── Material for the task ──
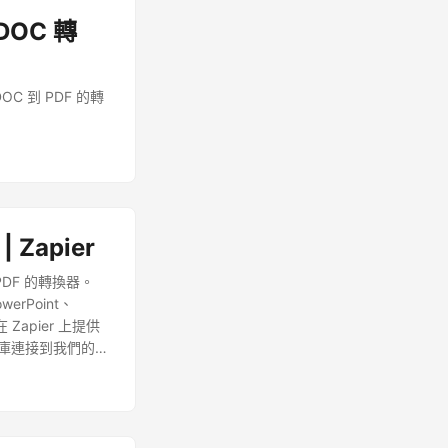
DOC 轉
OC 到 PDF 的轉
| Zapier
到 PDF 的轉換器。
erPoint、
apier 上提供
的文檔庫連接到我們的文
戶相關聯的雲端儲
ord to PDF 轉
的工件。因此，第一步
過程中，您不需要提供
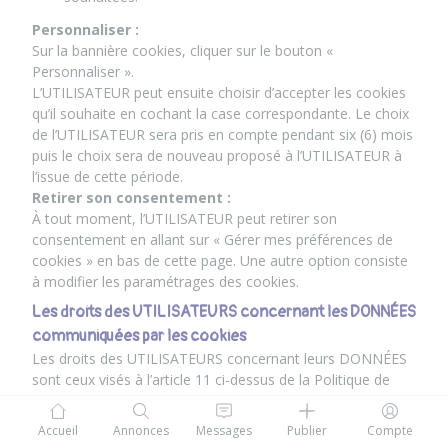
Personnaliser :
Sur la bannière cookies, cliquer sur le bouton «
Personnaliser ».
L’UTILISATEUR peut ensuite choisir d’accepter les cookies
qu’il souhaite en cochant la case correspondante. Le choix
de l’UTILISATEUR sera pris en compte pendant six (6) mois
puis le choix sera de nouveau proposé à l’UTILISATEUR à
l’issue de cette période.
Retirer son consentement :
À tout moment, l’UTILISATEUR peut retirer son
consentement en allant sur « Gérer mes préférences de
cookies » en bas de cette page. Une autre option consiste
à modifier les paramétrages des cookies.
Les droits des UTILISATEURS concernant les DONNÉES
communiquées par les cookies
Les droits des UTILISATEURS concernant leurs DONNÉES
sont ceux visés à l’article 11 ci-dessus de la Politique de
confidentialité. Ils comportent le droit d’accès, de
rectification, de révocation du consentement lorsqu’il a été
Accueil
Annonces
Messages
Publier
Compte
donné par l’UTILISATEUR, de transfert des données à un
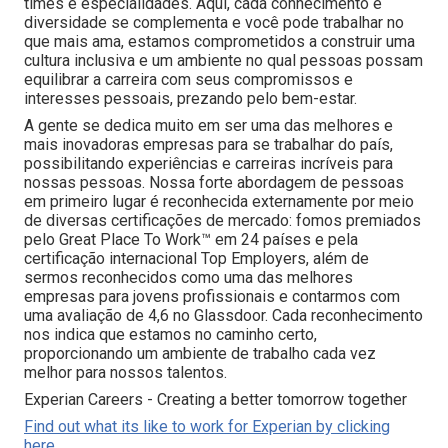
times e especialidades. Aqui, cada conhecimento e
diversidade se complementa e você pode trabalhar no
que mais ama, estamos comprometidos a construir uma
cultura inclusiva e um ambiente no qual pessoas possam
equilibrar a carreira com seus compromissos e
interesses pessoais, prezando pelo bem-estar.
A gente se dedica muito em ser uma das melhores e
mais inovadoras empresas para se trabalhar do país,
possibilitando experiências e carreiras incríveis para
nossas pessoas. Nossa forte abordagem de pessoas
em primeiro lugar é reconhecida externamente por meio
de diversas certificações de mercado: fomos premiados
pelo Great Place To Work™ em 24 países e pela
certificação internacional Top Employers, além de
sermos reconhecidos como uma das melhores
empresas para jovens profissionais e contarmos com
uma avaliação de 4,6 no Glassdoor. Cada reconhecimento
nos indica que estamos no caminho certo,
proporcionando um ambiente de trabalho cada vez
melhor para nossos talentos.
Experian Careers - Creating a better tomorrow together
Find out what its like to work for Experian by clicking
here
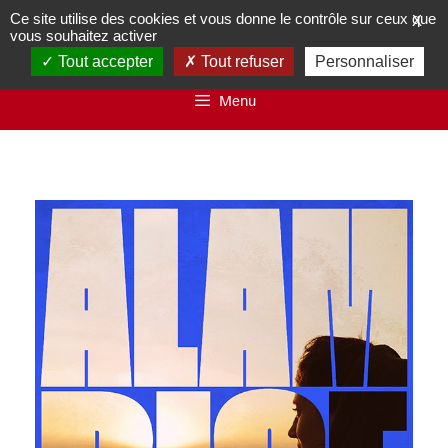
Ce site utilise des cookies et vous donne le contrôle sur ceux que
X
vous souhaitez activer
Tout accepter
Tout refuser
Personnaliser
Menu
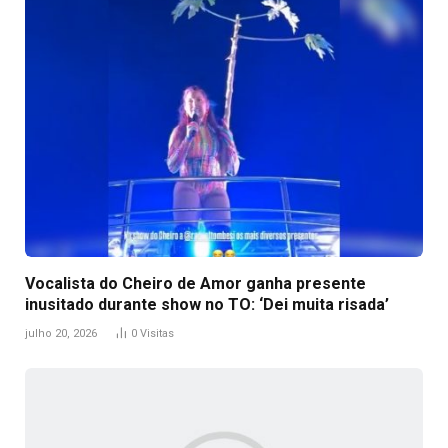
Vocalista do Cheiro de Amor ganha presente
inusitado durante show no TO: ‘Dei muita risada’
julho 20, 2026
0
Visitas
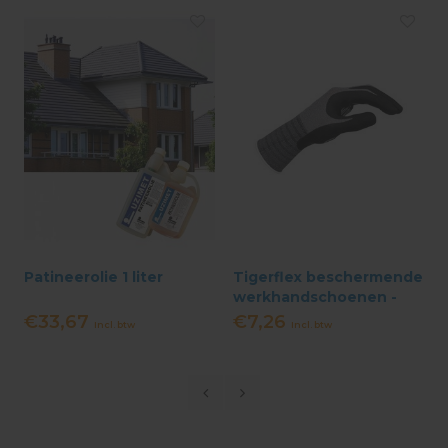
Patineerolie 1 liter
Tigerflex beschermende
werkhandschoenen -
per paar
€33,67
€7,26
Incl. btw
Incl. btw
───
── Material for the task ──
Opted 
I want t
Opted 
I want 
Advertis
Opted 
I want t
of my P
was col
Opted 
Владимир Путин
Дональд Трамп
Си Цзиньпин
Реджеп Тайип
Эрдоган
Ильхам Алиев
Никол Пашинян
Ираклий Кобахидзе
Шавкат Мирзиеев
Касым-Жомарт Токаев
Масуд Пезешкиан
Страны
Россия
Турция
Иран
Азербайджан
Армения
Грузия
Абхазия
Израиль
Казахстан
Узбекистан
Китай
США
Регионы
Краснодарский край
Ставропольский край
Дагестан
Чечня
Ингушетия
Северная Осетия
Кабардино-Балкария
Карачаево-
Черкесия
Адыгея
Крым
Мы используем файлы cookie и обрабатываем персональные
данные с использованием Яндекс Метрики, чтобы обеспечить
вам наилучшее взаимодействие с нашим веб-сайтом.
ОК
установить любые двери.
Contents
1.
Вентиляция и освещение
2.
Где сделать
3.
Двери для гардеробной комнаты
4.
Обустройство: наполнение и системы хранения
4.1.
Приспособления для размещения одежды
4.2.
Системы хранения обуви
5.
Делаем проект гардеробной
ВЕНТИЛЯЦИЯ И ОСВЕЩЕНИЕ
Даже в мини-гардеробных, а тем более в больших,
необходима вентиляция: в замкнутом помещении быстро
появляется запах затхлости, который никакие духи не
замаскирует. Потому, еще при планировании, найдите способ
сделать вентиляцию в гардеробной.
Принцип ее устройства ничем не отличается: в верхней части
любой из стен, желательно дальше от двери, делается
───
── Material for the task ──
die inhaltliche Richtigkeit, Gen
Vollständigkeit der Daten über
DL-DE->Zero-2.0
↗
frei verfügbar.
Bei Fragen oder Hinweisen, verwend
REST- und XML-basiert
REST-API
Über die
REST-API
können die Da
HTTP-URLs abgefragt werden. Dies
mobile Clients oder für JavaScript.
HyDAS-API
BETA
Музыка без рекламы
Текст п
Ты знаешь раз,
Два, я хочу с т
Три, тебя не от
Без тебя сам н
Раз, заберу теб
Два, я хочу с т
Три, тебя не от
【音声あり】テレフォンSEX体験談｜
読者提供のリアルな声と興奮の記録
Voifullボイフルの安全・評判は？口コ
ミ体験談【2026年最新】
───
## What the exercise asks
Copy each line above where the string "UTILISATEURS" occurs.

## Result for this exercise
Les droits des UTILISATEURS concernant les DONNÉES
Les droits des UTILISATEURS concernant leurs DONNÉES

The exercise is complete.